The Skyway Pier South offered 1.5 miles of easy saltwater fishing, but the offshore portion of that access is now closed due to deterioration of the concrete structure.
The Sunshine Skyway Fishing Pier has long been considered one of the most convenient and productive fishing piers on the planet. It was created from the remnants of the original Sunshine Skyway Bridge, which collapsed in 1980 after a ship struck one of its pillars, sending multiple vehicles into the bay and claiming 35 lives. When the new high-rise bridge was completed, the lower approach spans of the old bridge were left in place, forming what combined became the longest fishing pier in the world—approximately ¾ mile on the north side and 1.5 miles on the south.
Remarkably, the structure was essentially a “drive-up” pier. Anglers could park their vehicles right beside where they fished, making it accessible to anyone—from families with coolers and chairs to older anglers who could no longer walk long distances. It offered offshore-style fishing without ever leaving pavement.
Now, a major portion of the south pier has been closed indefinitely.
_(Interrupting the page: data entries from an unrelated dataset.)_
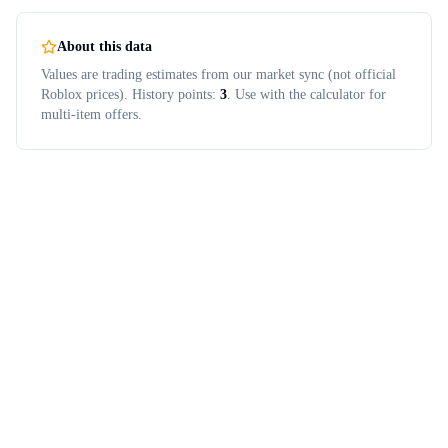
About this data
Values are trading estimates from our market sync (not official
Roblox prices). History points:
3
. Use with the calculator for
multi-item offers.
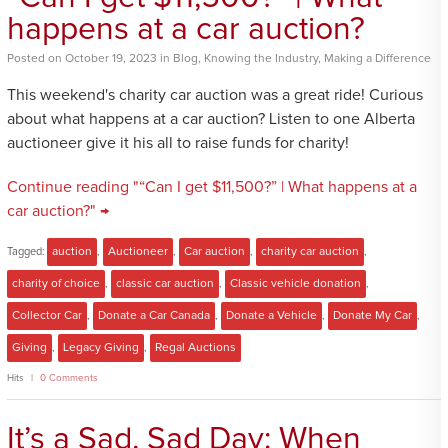
happens at a car auction?
Posted
on
October 19, 2023
in
Blog
,
Knowing the Industry
,
Making a Difference
This weekend's charity car auction was a great ride! Curious
about what happens at a car auction? Listen to one Alberta
auctioneer give it his all to raise funds for charity!
Continue reading "“Can I get $11,500?” | What happens at a
car auction?" →
Tagged:
auction
,
Auctioneer
,
Car auction
,
charity car auction
,
charity of choice
,
classic car auction
,
Classic vehicle donation
,
Collector Car
,
Donate a Car Canada
,
Donate a Vehicle
,
Donate My Car
,
Giving
,
Legacy Giving
,
Regal Auctions
Hits
0 Comments
It’s a Sad, Sad Day: When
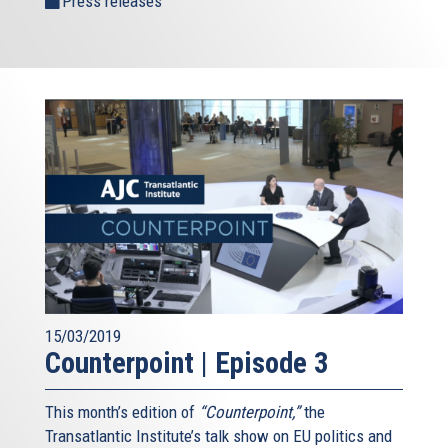
Press releases
15/03/2019
Counterpoint | Episode 3
This month’s edition of
“Counterpoint,”
the
Transatlantic Institute’s talk show on EU politics and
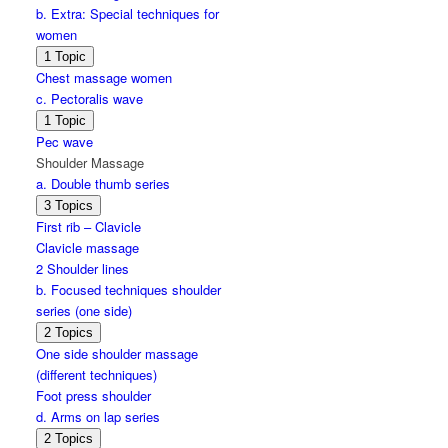
b. Extra: Special techniques for
women
Expand
b.
1 Topic
Extra:
Chest massage women
Special
c. Pectoralis wave
techniques
for
Expand
c.
1 Topic
women
Pectoralis
Pec wave
wave
Shoulder Massage
a. Double thumb series
Expand
a.
3 Topics
Double
First rib – Clavicle
thumb
Clavicle massage
series
2 Shoulder lines
b. Focused techniques shoulder
series (one side)
Expand
b.
2 Topics
Focused
One side shoulder massage
techniques
(different techniques)
shoulder
series
Foot press shoulder
(one
d. Arms on lap series
side)
Expand
d.
2 Topics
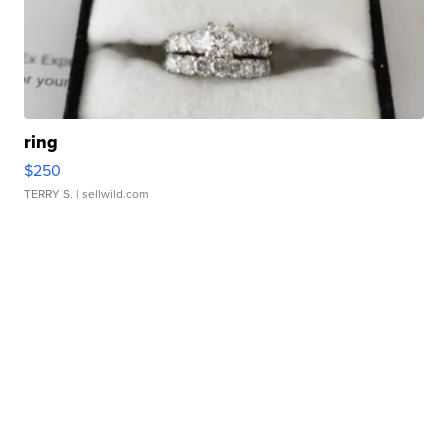
ring
$250
TERRY S.
| sellwild.com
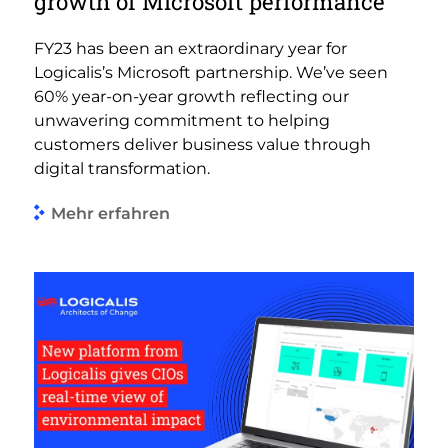
growth of Microsoft performance
FY23 has been an extraordinary year for
Logicalis’s Microsoft partnership. We’ve seen
60% year-on-year growth reflecting our
unwavering commitment to helping
customers deliver business value through
digital transformation.
Mehr erfahren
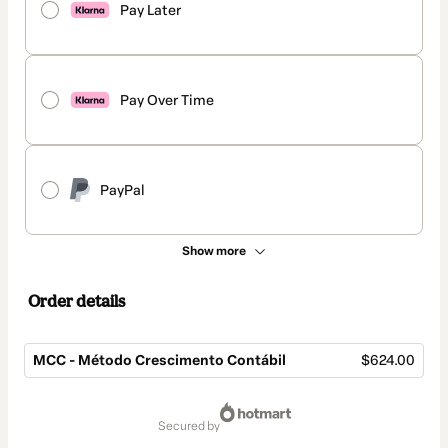
Pay Later
Pay Over Time
PayPal
Show more
Order details
MCC - Método Crescimento Contábil
$624.00
Total
of
secured by
$624.00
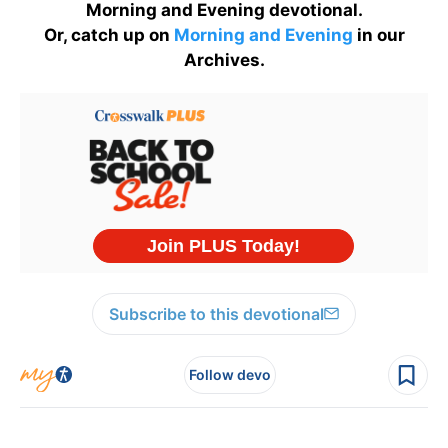
Morning and Evening devotional.
Or, catch up on
Morning and Evening
in our
Archives.
Subscribe to this devotional
Follow devo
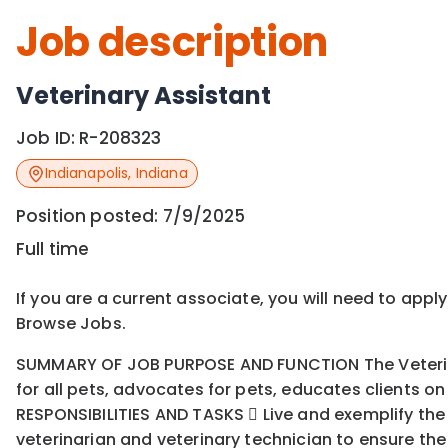
Job description
Veterinary Assistant
Job ID:
R-208323
Indianapolis
,
Indiana
Position posted:
7/9/2025
Full time
If you are a current associate, you will need to appl
Browse Jobs.
SUMMARY OF JOB PURPOSE AND FUNCTION The Veterinary
for all pets, advocates for pets, educates clients o
RESPONSIBILITIES AND TASKS  Live and exemplify the F
veterinarian and veterinary technician to ensure the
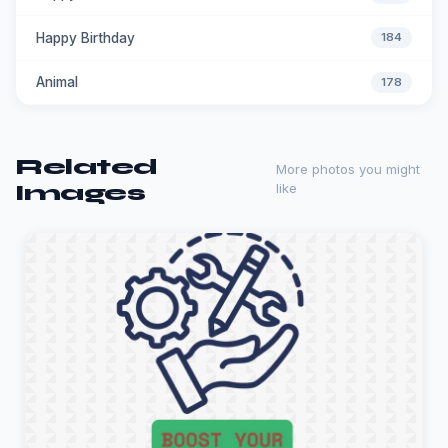
Happy Birthday
184
Animal
178
Related
More photos you might
Images
like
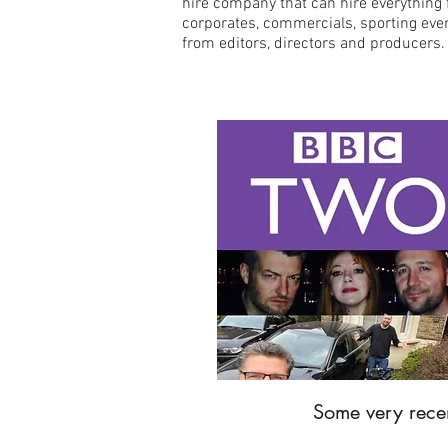
hire company that can hire everything 
corporates, commercials, sporting even
from editors, directors and producers
Some very recen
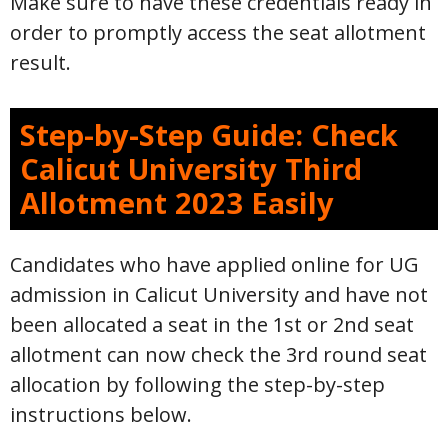
Make sure to have these credentials ready in
order to promptly access the seat allotment
result.
Step-by-Step Guide: Check
Calicut University Third
Allotment 2023 Easily
Candidates who have applied online for UG
admission in Calicut University and have not
been allocated a seat in the 1st or 2nd seat
allotment can now check the 3rd round seat
allocation by following the step-by-step
instructions below.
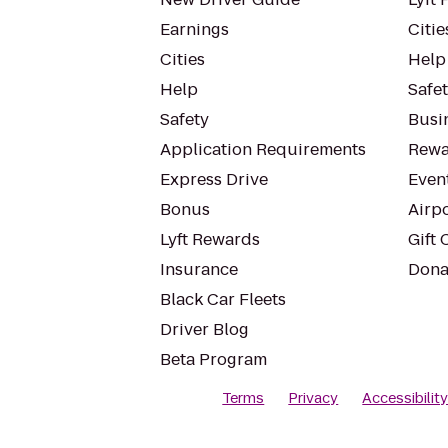
Earnings
Citie
Cities
Help
Help
Safe
Safety
Busin
Application Requirements
Rewa
Express Drive
Even
Bonus
Airp
Lyft Rewards
Gift 
Insurance
Dona
Black Car Fleets
Driver Blog
Beta Program
Terms
Privacy
Accessibilit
After decades of exposure to storms and salt, engineering assessments by the Florida Department of Transportation found severe deterioration in the concrete and rebar below the deck.
With no structural maintenance program in place and repair costs estimated in the tens of millions, officials determined that vehicles could no longer safely use the span. The closed section extends from the bait shop to the end of the pier—roughly half a mile of prime fishing real estate—with no announced plans for repair.
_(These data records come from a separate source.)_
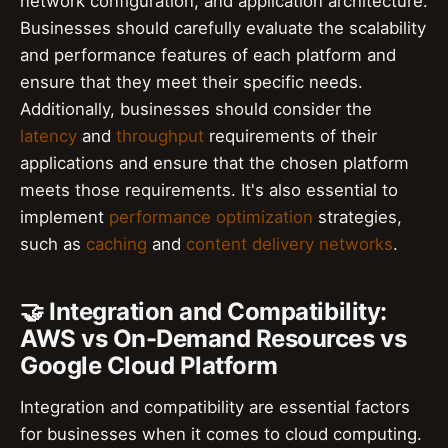
network configuration, and application architecture.
Businesses should carefully evaluate the scalability
and performance features of each platform and
ensure that they meet their specific needs.
Additionally, businesses should consider the
latency
and
throughput
requirements of their
applications and ensure that the chosen platform
meets those requirements. It's also essential to
implement
performance optimization
strategies,
such as
caching
and
content delivery networks
.
🤝 Integration and Compatibility:
AWS vs On-Demand Resources vs
Google Cloud Platform
Integration and compatibility are essential factors
for businesses when it comes to cloud computing.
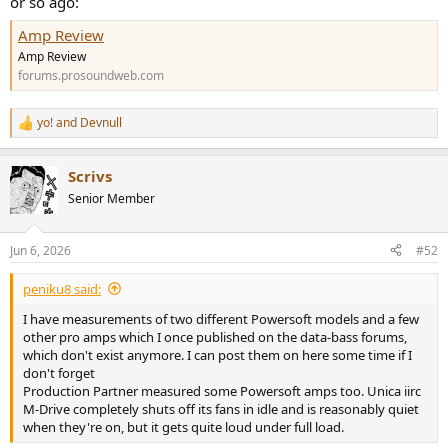
or so ago:
Amp Review
Amp Review
forums.prosoundweb.com
yo!
and
Devnull
R
e
a
Scrivs
c
t
Senior Member
i
o
n
Jun 6, 2026
#52
s
:
peniku8 said:
I have measurements of two different Powersoft models and a few
other pro amps which I once published on the data-bass forums,
which don't exist anymore. I can post them on here some time if I
don't forget
Production Partner measured some Powersoft amps too. Unica iirc
M-Drive completely shuts off its fans in idle and is reasonably quiet
when they're on, but it gets quite loud under full load.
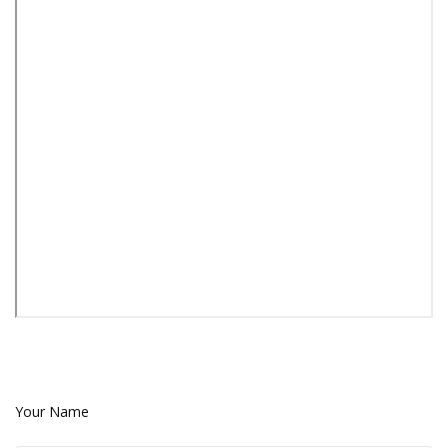
Your Name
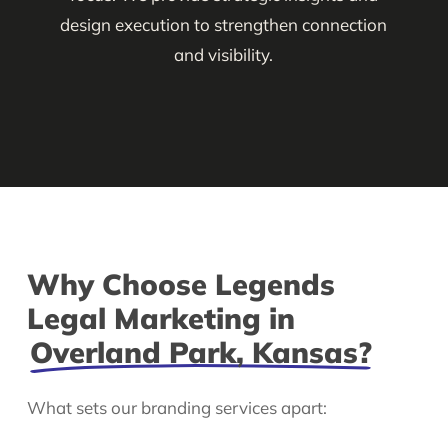
design execution to strengthen connection
and visibility.
Why Choose Legends
Legal Marketing in
Overland Park, Kansas?
What sets our branding services apart:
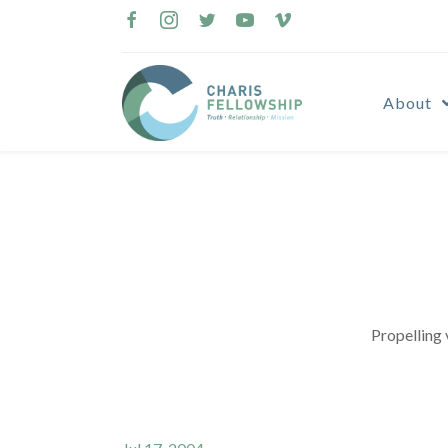
Skip
to
content
About
Propelling 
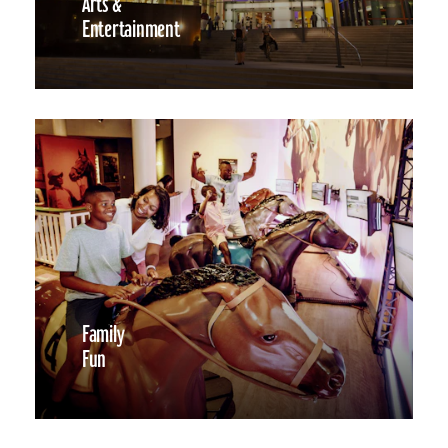
Arts &
Entertainment
Family
Fun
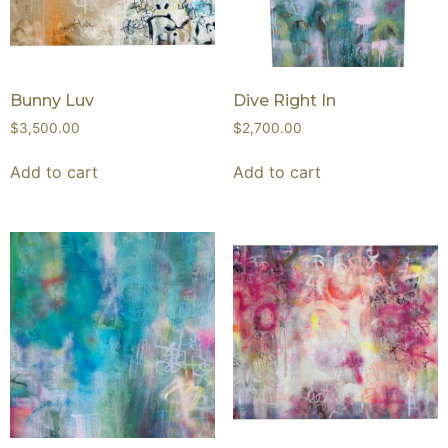
Bunny Luv
Dive Right In
$
3,500.00
$
2,700.00
Add to cart
Add to cart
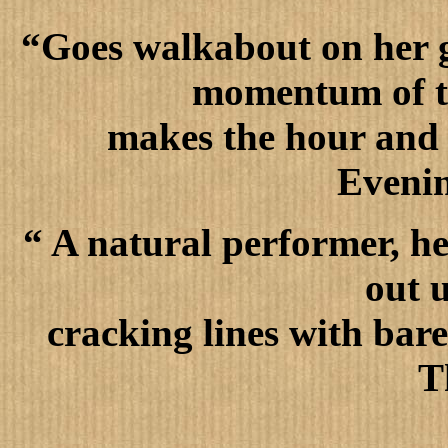
“Goes walkabout on her gr
momentum of th
makes the hour and a
Eveni
“ A natural performer, he
out 
cracking lines with bar
T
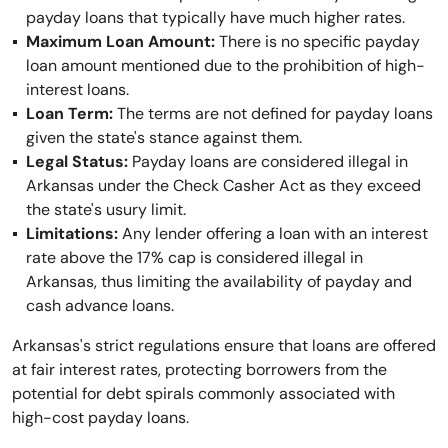
payday loans that typically have much higher rates.
Maximum Loan Amount:
There is no specific payday
loan amount mentioned due to the prohibition of high-
interest loans.
Loan Term:
The terms are not defined for payday loans
given the state's stance against them.
Legal Status:
Payday loans are considered illegal in
Arkansas under the Check Casher Act as they exceed
the state's usury limit.
Limitations:
Any lender offering a loan with an interest
rate above the 17% cap is considered illegal in
Arkansas, thus limiting the availability of payday and
cash advance loans.
Arkansas's strict regulations ensure that loans are offered
at fair interest rates, protecting borrowers from the
potential for debt spirals commonly associated with
high-cost payday loans.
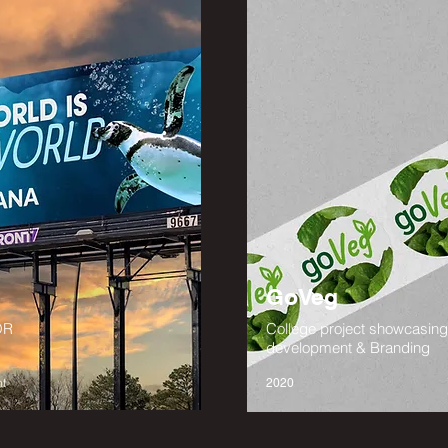
GoVeg
OR
College project showcasin
development & Branding
t
2020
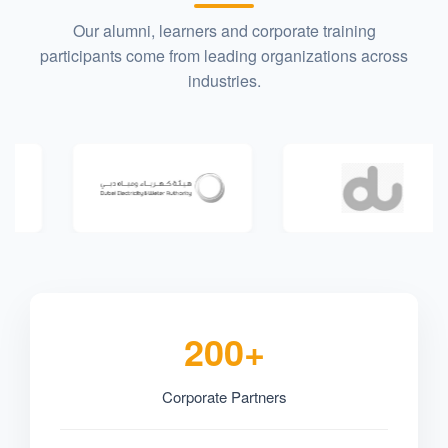
Our alumni, learners and corporate training
participants come from leading organizations across
industries.
200+
Corporate Partners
The loss is more than simply losing a place to cast a line. For decades, the Skyway Pier has been a lifeline to deep-water fishing for shore-bound anglers in the Tampa Bay region. In many places, catching grouper, snapper, cobia, or king mackerel requires a boat or a pricey charter. At the Skyway, you could drive out, park, and be fishing over 15–25 feet of water in minutes. The bottom structure, including manmade reefs and bridge rubble, helped produce catches that felt more offshore than inshore. The vast water flows through the span concentrates bait there, and the bait brings the gamefish in close where anglers can reach them.
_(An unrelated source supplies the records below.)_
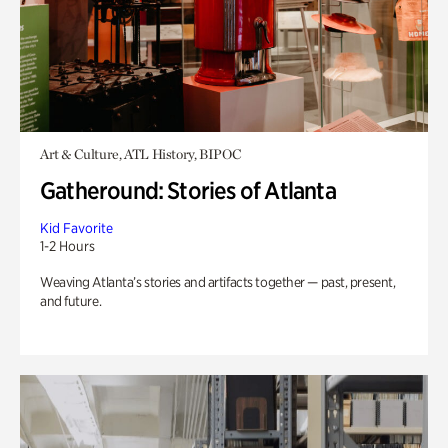
Art & Culture, ATL History, BIPOC
Gatheround: Stories of Atlanta
Kid Favorite
1-2 Hours
Weaving Atlanta’s stories and artifacts together — past, present,
and future.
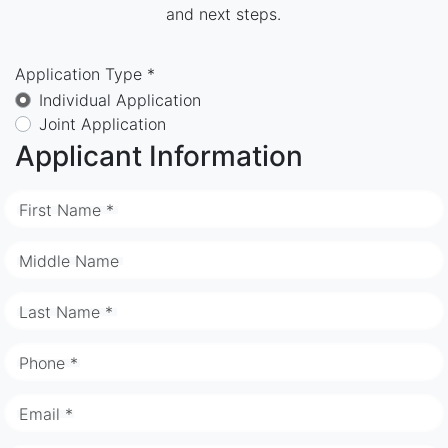
and next steps.
Application Type *
Individual Application
Joint Application
Applicant Information
First Name *
Middle Name
Last Name *
Phone *
Email *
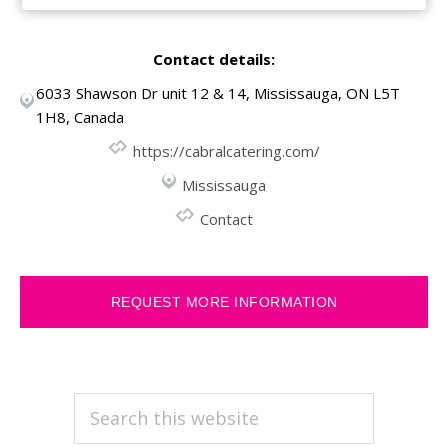
Contact details:
6033 Shawson Dr unit 12 & 14, Mississauga, ON L5T
1H8, Canada
https://cabralcatering.com/
Mississauga
Contact
REQUEST MORE INFORMATION
PRIMARY
Search
this
SIDEBAR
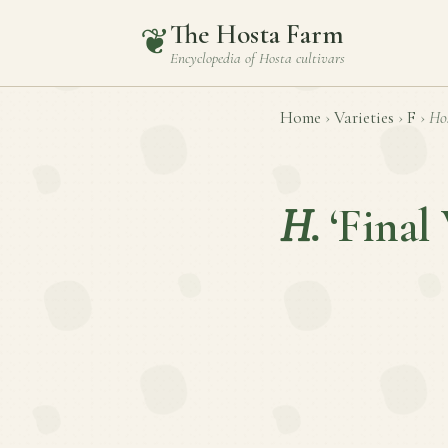
The Hosta Farm
❦
Encyclopedia of
Hosta
cultivars
Home
›
Varieties
›
F
›
Ho
H.
‘Final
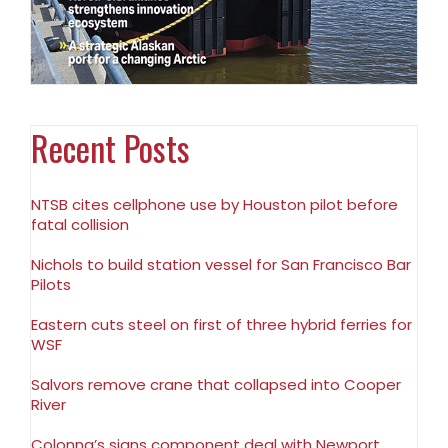
Recent Posts
NTSB cites cellphone use by Houston pilot before
fatal collision
Nichols to build station vessel for San Francisco Bar
Pilots
Eastern cuts steel on first of three hybrid ferries for
WSF
Salvors remove crane that collapsed into Cooper
River
Colonna’s signs component deal with Newport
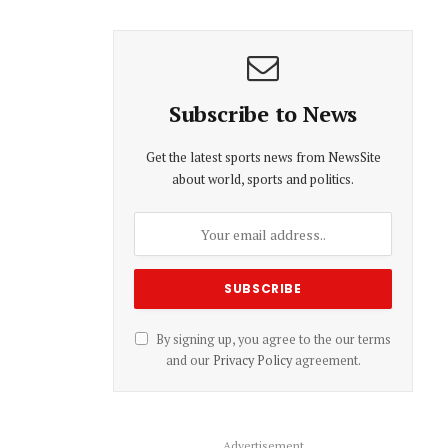
Subscribe to News
Get the latest sports news from NewsSite
about world, sports and politics.
By signing up, you agree to the our terms
and our
Privacy Policy
agreement.
Advertisement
Annual usage figures for the newly closed stretch are unclear, but the pier complex as a whole draws more than 200,000 visitors a year according to Florida Parks. Many come for one reason—fishing. Snook, tarpon, gag and mangrove grouper, black sea bass, sheepshead, redfish, pompano, Spanish and king mackerel, and cobia all frequent the area. The farther reaches of the south pier—now off limits—were well known for producing the bigger offshore-class fish.
The closure hits especially hard for those with limited financial resources. A day of fishing at the Skyway required only a vehicle entry fee and a modest fishing fee that covered the license for 24 hours. No boat payment, no fuel bill, no guide fee. The pier was open 24 hours, had lights, restrooms, bait and tackle shops, and was fully accessible to those with mobility challenges. It was, in many ways, Florida’s most democratic saltwater fishing platform.
With the south section gone, there will be more crowding on the remaining spans, fewer prime spots to rotate among, and a measurable reduction in opportunity—especially for retirees and working families for whom the pier was not just a pastime but a primary connection to the coast and its resources.
There is no dispute that safety must come first. But the closure of this section of the Skyway Fishing Pier represents a significant loss to the fishing community—an erosion of access that won’t be easily replaced.